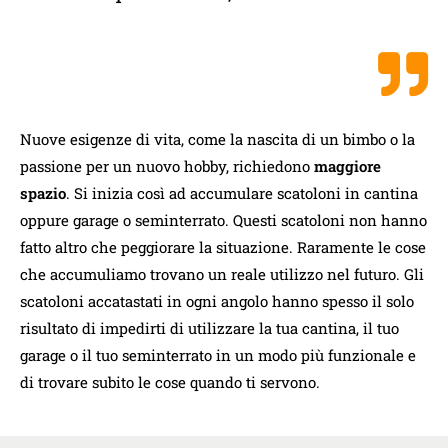
Nuove esigenze di vita, come la nascita di un bimbo o la
passione per un nuovo hobby, richiedono
maggiore
spazio
. Si inizia così ad accumulare scatoloni in cantina
oppure garage o seminterrato. Questi scatoloni non hanno
fatto altro che peggiorare la situazione. Raramente le cose
che accumuliamo trovano un reale utilizzo nel futuro. Gli
scatoloni accatastati in ogni angolo hanno spesso il solo
risultato di impedirti di utilizzare la tua cantina, il tuo
garage o il tuo seminterrato in un modo più funzionale e
di trovare subito le cose quando ti servono.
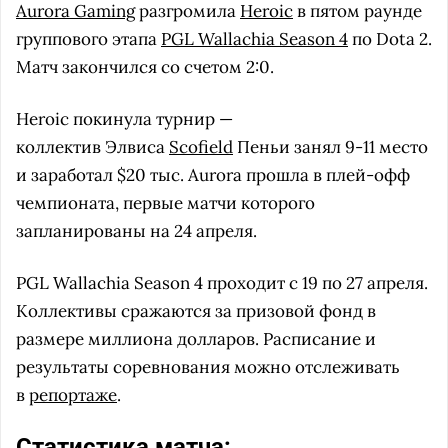
Aurora Gaming
разгромила
Heroic
в пятом раунде
группового этапа
PGL Wallachia Season 4
по Dota 2.
Матч закончился со счетом 2:0.
Heroic покинула турнир —
коллектив Элвиса
Scofield
Пеньи занял 9-11 место
и заработал $20 тыс. Aurora прошла в плей-офф
чемпионата, первые матчи которого
запланированы на 24 апреля.
PGL Wallachia Season 4 проходит с 19 по 27 апреля.
Коллективы сражаются за призовой фонд в
размере миллиона долларов. Расписание и
результаты соревнования можно отслеживать
в
репортаже
.
Статистика матча:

PROBLEM TO WORK ON
The answer consists of the records repeated exactly, without any images.

REPLY
Nuove esigenze di vita, come la nascita di un bimbo o la
passione per un nuovo hobby, richiedono
maggiore
spazio
. Si inizia così ad accumulare scatoloni in cantina
oppure garage o seminterrato. Questi scatoloni non hanno
fatto altro che peggiorare la situazione. Raramente le cose
che accumuliamo trovano un reale utilizzo nel futuro. Gli
scatoloni accatastati in ogni angolo hanno spesso il solo
risultato di impedirti di utilizzare la tua cantina, il tuo
garage o il tuo seminterrato in un modo più funzionale e
di trovare subito le cose quando ti servono.
Aurora Gaming
разгромила
Heroic
в пятом раунде
группового этапа
PGL Wallachia Season 4
по Dota 2.
Матч закончился со счетом 2:0.
Heroic покинула турнир —
коллектив Элвиса
Scofield
Пеньи занял 9-11 место
и заработал $20 тыс. Aurora прошла в плей-офф
чемпионата, первые матчи которого
запланированы на 24 апреля.
PGL Wallachia Season 4 проходит с 19 по 27 апреля.
Коллективы сражаются за призовой фонд в
размере миллиона долларов. Расписание и
результаты соревнования можно отслеживать
в
репортаже
.
Статистика матча:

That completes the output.